# WHAT THE EXERCISE ASKS:
Repeat every entry exactly. Do not include the pictures.

Page images and extracted text
○ ○ ○
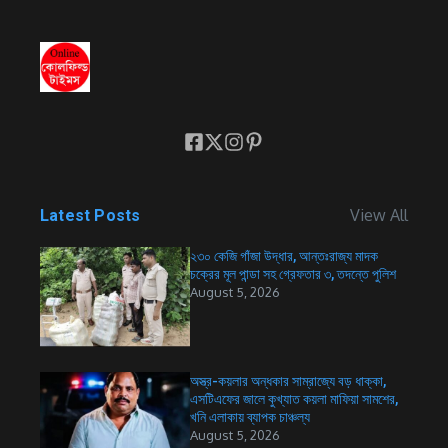
View All
Latest Posts
২৩০ কেজি গাঁজা উদ্ধার, আন্তঃরাজ্য মাদক
চক্রের মূল পান্ডা সহ গ্রেফতার ৩, তদন্তে পুলিশ
August 5, 2026
অস্ত্র-কয়লার অন্ধকার সাম্রাজ্যে বড় ধাক্কা,
এসটিএফের জালে কুখ্যাত কয়লা মাফিয়া সামশের,
খনি এলাকায় ব্যাপক চাঞ্চল্য
August 5, 2026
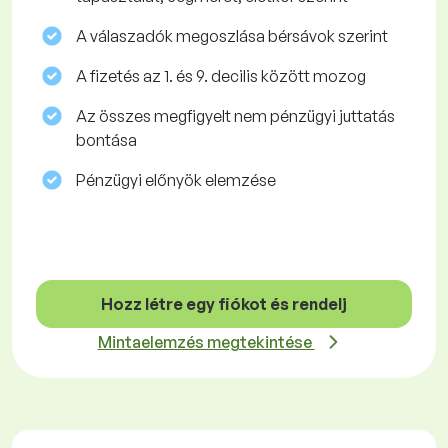
A válaszadók megoszlása ​​bérsávok szerint
A fizetés az 1. és 9. decilis között mozog
Az összes megfigyelt nem pénzügyi juttatás
bontása
Pénzügyi előnyök elemzése
Hozz létre egy fiókot és rendelj
Mintaelemzés megtekintése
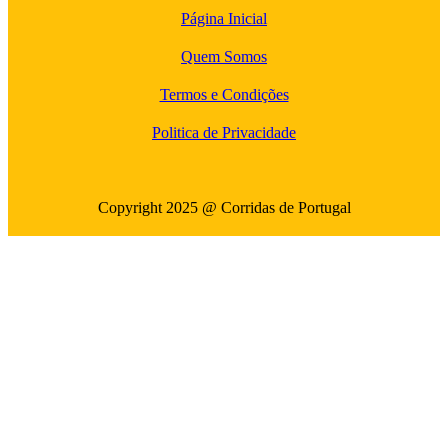
Página Inicial
Quem Somos
Termos e Condições
Politica de Privacidade
Copyright 2025 @ Corridas de Portugal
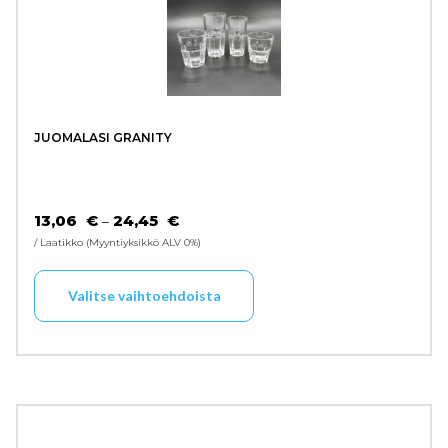
JUOMALASI GRANITY
HINTALUOKKA: 13,06 € - 24,45 €
13,06
€
24,45
€
–
/ Laatikko
Myyntiyksikkö ALV 0%
Tällä tuotteella on use
Valitse vaihtoehdoista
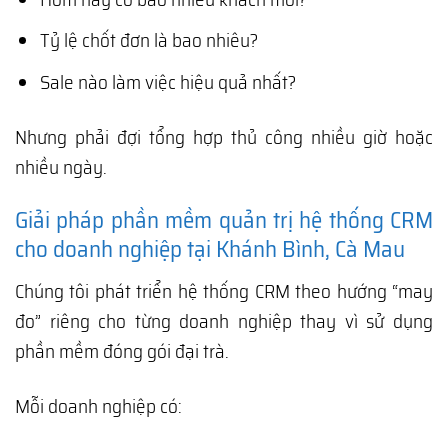
Tỷ lệ chốt đơn là bao nhiêu?
Sale nào làm việc hiệu quả nhất?
Nhưng phải đợi tổng hợp thủ công nhiều giờ hoặc
nhiều ngày.
Giải pháp phần mềm quản trị hệ thống CRM
cho doanh nghiệp tại Khánh Bình, Cà Mau
Chúng tôi phát triển hệ thống CRM theo hướng “may
đo” riêng cho từng doanh nghiệp thay vì sử dụng
phần mềm đóng gói đại trà.
Mỗi doanh nghiệp có:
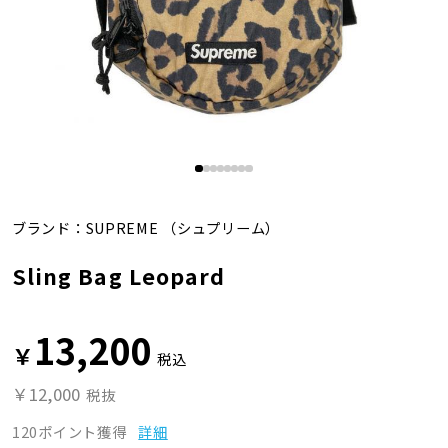
ブランド：
SUPREME
（シュプリーム）
Sling Bag Leopard
13,200
￥
税込
￥12,000
税抜
120ポイント獲得
詳細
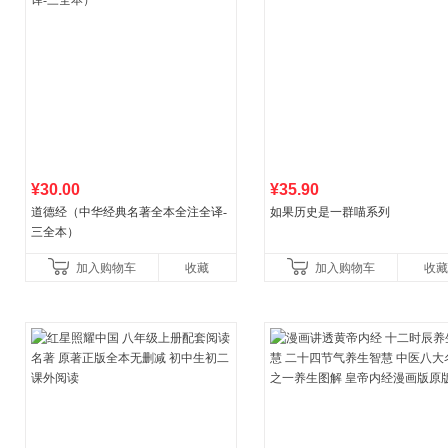
¥30.00
¥35.90
道德经（中华经典名著全本全注全译-
如果历史是一群喵系列
三全本）
加入购物车
收藏
加入购物车
收藏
○ ○ ○
# SOLUTION TO THIS PROBLEM:
View All
Latest Posts
২৩০ কেজি গাঁজা উদ্ধার, আন্তঃরাজ্য মাদক
চক্রের মূল পান্ডা সহ গ্রেফতার ৩, তদন্তে পুলিশ
August 5, 2026
অস্ত্র-কয়লার অন্ধকার সাম্রাজ্যে বড় ধাক্কা,
এসটিএফের জালে কুখ্যাত কয়লা মাফিয়া সামশের,
খনি এলাকায় ব্যাপক চাঞ্চল্য
August 5, 2026
A válaszadók megoszlása ​​bérsávok szerint
A fizetés az 1. és 9. decilis között mozog
Az összes megfigyelt nem pénzügyi juttatás
bontása
Pénzügyi előnyök elemzése
Hozz létre egy fiókot és rendelj
Mintaelemzés megtekintése
Página Inicial
Quem Somos
Termos e Condições
Politica de Privacidade
Copyright 2025 @ Corridas de Portugal
JUOMALASI GRANITY
HINTALUOKKA: 13,06 € - 24,45 €
13,06
€
24,45
€
–
/ Laatikko
Myyntiyksikkö ALV 0%
Tällä tuotteella on use
Valitse vaihtoehdoista
Tỷ lệ chốt đơn là bao nhiêu?
Sale nào làm việc hiệu quả nhất?
Nhưng phải đợi tổng hợp thủ công nhiều giờ hoặc
nhiều ngày.
Giải pháp phần mềm quản trị hệ thống CRM
cho doanh nghiệp tại Khánh Bình, Cà Mau
Chúng tôi phát triển hệ thống CRM theo hướng “may
đo” riêng cho từng doanh nghiệp thay vì sử dụng
phần mềm đóng gói đại trà.
Mỗi doanh nghiệp có:
ブランド：
SUPREME
（シュプリーム）
Sling Bag Leopard
13,200
￥
税込
￥12,000
税抜
120ポイント獲得
詳細
¥30.00
¥35.90
道德经（中华经典名著全本全注全译-
如果历史是一群喵系列
三全本）
加入购物车
收藏
加入购物车
收藏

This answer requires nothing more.